Suddenly, I had a vision: I was standing in a grocery checkout line, pretending not to read the headlines glaring from the rack of gossip rags — “Oprah’s Cellulite Woes!” “Mariah Carey Loses 30 lbs on Twinkie Diet” — when I saw it: “Bobby Flay’s Secret Lover Revealed” Only it was written in Georgia 72-point. And just below was a photo of Bobby cuddling me in his left arm — a photo not unlike the one snapped after our taping of Throwdown and published on this blog. But of course in this one, Jorge, my friend and fellow judge, had been deviously cropped out.
“No, no, no,” I told Hitchen, trying to squelch the unreasonably nervous laughter rattling out my throat. “I met him one time for a Throwdown episode we filmed but that was it…”
Hitchen cut me off here. I gulped, ready for him to pounce. I expected him to growl: “Where were you on the night of September 19…?”
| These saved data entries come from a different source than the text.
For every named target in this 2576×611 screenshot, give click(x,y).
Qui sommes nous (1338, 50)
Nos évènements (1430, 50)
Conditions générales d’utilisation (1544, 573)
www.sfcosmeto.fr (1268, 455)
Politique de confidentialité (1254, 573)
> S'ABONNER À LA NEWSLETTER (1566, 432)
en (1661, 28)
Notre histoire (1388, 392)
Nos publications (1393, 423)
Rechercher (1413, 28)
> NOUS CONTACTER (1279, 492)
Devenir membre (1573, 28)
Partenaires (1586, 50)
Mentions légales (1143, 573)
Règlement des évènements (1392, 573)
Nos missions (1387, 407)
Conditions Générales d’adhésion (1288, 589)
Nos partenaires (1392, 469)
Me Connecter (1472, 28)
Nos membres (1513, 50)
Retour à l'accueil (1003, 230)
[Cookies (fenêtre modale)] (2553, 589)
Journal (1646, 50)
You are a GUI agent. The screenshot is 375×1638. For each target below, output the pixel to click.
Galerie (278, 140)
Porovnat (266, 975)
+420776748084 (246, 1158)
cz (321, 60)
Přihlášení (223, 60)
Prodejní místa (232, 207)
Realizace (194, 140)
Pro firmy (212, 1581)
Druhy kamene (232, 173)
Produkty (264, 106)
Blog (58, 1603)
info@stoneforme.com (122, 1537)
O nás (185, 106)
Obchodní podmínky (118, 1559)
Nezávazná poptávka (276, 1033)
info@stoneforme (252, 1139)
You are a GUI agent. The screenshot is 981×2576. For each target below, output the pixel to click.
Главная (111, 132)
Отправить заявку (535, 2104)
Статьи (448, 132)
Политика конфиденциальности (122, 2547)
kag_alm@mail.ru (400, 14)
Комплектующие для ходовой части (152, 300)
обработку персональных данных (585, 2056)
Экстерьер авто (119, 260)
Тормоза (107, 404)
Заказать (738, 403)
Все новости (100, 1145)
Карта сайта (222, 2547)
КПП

Instead, he told me that what I’d said was exactly what he suspected, having read all about it right here, on NY GIRL EATS WORLD. He said he enjoyed my blog and I should keep up the good work. Finally, before we hung up, he gave me his number, adding, “in case you hear from anyone else.”
I had no idea what he could mean, but I dutifully scrawled the number on a scrap of paper nearby.
It turns out Mr. Alexander Hitchen is one of two NE reporters who caught John Edwards after a late-night rendezvous with his mistress, and literally chased him down until the unfortunate pol barricaded himself inside a public restroom. Hitchen, it seems, is a pit-bull reporter — the kind you certainly don’t want to find outside your hotel room if you’re indeed having a “special” relationship with someone else’s spouse.
As preposterous as it sounds, after learning this, I felt relieved that he let me off so easily. That Hitchen believed me. But my boyfriend — my real boyfriend — had the more rational response. An established journalist himself, he responded grumpily, “You shouldn’t have even talked with him.”
But that’s how tabloids work, right? They latch onto any semblance of guilt, denial or evasion. Then, next thing you know, your face is plastered on the cover of the National Enquirer and an Extra camera crew is waiting outside your house. All of us bloggers are especially susceptible, of course. We do what we do because we want to get some kind of attention for it — from strangers with common interests, from editors and potential employers. Unfortunately, our public ramblings can also reap the negative kind, and so can our photos. My best guess is that the tipster who accused me of a "special relationship" with Flay was some scummy person who saw how easily the above photo could be cropped.
So, I guess the moral of the story is this: Don't lean in too close when taking a photo with a married celebrity. Unless, of course, you come from the Lindsay Lohan school of self-promotion in which no publicity is bad publicity.